The French Riots: An Opportunity for Policy Learning in the UK?

By Kajal Knight, Intern

Over the last year, the world has watched as France has become embroiled in mass protests. Last month, riots erupted after the fatal shooting of Algerian teenager, Nahel Merzouk, during a traffic stop on the 27th of June. Triggered by claims of racist policing, the protests were violent: cars and buildings were set alight, 45,000 police officers were deployed, and thousands of arrests made. Riots like this, or “urban violence” according to BBC News, are not unique in France. Just months before, President Emmanuel Macron’s pension reform had seen peaceful protests turn to unrest. Whilst the French public appears to be in revolt, could a closer look at Macron’s crackdown on French protest laws better explain the police-civilian clashes?

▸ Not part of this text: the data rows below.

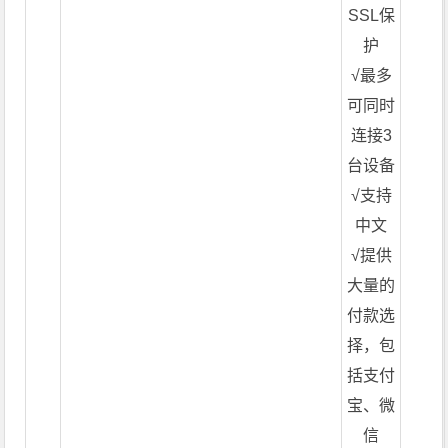
SSL保
护
√最多
可同时
连接3
台设备
√支持
中文
√提供
大量的
付款选
择，包
括支付
宝、微
信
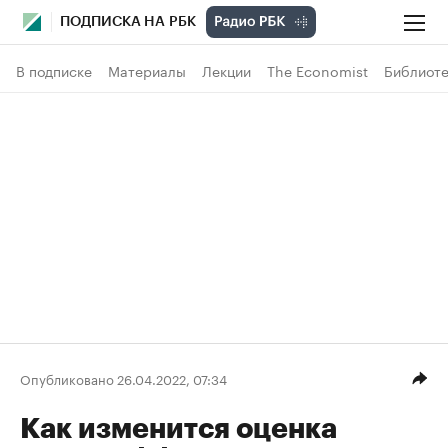
ПОДПИСКА НА РБК
В подписке
Материалы
Лекции
The Economist
Библиоте
Опубликовано 26.04.2022, 07:34
Как изменится оценка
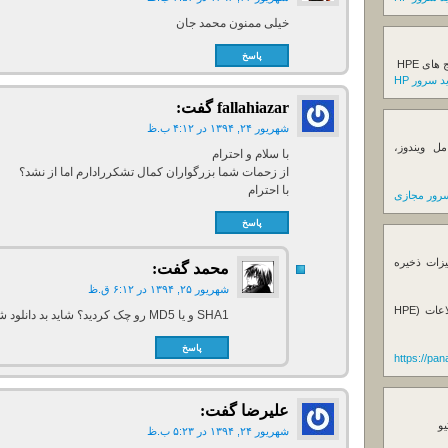
خیلی ممنون محمد جان
پاسخ
ی HPE
 سرور HP
fallahiazar
گفت:
شهریور ۲۴, ۱۳۹۴ در ۴:۱۲ ب.ظ
ل ویندوز،
با سلام و احترام
از زحمات شما بزرگواران کمال تشکررادارم اما از نشد؟
با احترام
رور مجازی
پاسخ
یزات ذخیره
محمد
گفت:
شهریور ۲۵, ۱۳۹۴ در ۶:۱۲ ق.ظ
فروش استوریج و دستگاه های بک آپ گیری اطلاعات (HPE
SHA1 و یا MD5 رو چک کردید؟ شاید بد دانلود شده.
پاسخ
https://pa
علیرضا
گفت:
یو
شهریور ۲۴, ۱۳۹۴ در ۵:۲۳ ب.ظ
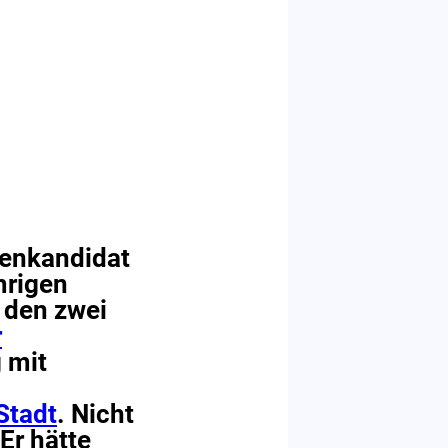
enkandidat
mrigen
 den zwei
r
 mit
Stadt
. Nicht
Er hätte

Since the beginning of ‘gilets jaunes’ (yellow vests) movement in late 2018, Macron has introduced a series of laws which have tightly restricted the right to peaceful protest. As of 2019, protests must be declared at a town hall in advance, including the names and addresses of participants, from which the city police decide whether the protest can go ahead or not. Hence, according to Amnesty International, rights-based protests like those against the killing of Nahel Merzouk can lead to fines and arrests, even if protesters have not engaged in violence. This clampdown on freedom of assembly has woven a loophole for the police to use disproportionate force against spontaneous protestors and has protected them from public scrutiny.

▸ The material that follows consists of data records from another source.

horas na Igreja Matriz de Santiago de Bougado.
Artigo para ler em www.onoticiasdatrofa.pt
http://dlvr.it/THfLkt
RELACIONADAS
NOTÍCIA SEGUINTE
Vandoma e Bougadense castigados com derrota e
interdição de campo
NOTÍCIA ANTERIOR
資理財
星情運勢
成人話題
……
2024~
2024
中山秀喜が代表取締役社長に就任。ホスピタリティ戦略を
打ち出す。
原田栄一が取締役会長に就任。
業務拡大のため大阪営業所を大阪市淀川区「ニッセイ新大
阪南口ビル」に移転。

The clampdown has raised concern across Europe. As reported by the Human Rights Watch in March, “the United Nations Special Rapporteur on Freedom of Association warned French authorities that ‘peaceful demonstrations are a fundamental right that the authorities must guarantee and protect. Law enforcement officers must facilitate them and avoid excessive use of force.’” This sentiment was reinforced in June, when the United Nations issued a press release noting that “the lack of restraint in the use of force against members of civil society … is profoundly worrying for the protection of the rule of law”.

The situation in France may seem far from Britain – Paris is 300 miles from London, with each country facing distinct cultural and political contexts. However, police misuse of French protest laws should be a warning to British policymakers, who passed the controversial Public Order Act on the 3rd of May. The Act significantly narrows the grounds for peaceful protest, criminalising methods such as locking on and tunnelling, with prosecutions extending to suspicion of possession of tools (“prohibited objects”) that could be used to facilitate these practices. The police can even stop and search those that they “reasonably believe” might engage in tunnelling or locking on, might obtain a prohibited object, or might be attending a protest.

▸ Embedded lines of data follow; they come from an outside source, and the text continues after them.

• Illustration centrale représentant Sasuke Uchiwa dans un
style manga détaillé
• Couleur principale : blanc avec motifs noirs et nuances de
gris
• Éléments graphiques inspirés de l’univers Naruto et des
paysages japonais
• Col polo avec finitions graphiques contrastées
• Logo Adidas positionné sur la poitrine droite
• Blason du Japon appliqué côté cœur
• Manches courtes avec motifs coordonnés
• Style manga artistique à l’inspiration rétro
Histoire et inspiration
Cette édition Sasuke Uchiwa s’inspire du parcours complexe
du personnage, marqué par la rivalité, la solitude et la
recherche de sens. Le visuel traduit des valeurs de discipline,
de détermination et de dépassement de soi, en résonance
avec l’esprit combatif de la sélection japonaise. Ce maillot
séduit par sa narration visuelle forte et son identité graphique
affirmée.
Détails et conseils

The danger lies in the vague wording of the Public Order Act, which will allow for “suspicion-less” stop and search practices at “any demonstration”. Liberty, a UK-based human rights advocacy group, suggests that this will have a disproportionate effect on marginalised communities, who are already burdened by stop and search practices. What has been framed as a response to public frustration with Just Stop Oil and Extinction Rebellion protests now threatens the public right to peaceful protest altogether.

Like the clampdown on protests in France, the Public Order Act has faced scrutiny from the United Nations, which has warned that “state parties should not rely on a vague definition of 'public order' to justify overbroad restrictions on the right of peaceful assembly,” whilst the High Commissioner for Human Rights, Volker Türk, has warned that the Act is incompatible with the UK’s international human rights obligations. When a leading international organisation for peace condemns legislation for its failure to protect human rights, it is clear that changes are needed. However, the Government has continued to support Act, whilst Labour leader, Keir Starmer, has said that it needs time to “settle in” before any amendments can be made.

Despite warnings from the United Nations, both French and British policymakers have failed to acknowledge the potential for increased police-civilian clashes under their new protest laws. This is more obvious in the French case but applies to Britain too; effective public policy is most successful when it continues to learn from all relevant policy outcomes. Although the riots in France may feel far from home, British policymakers should be paying much closer attention to the potential repercussions of protest crackdowns.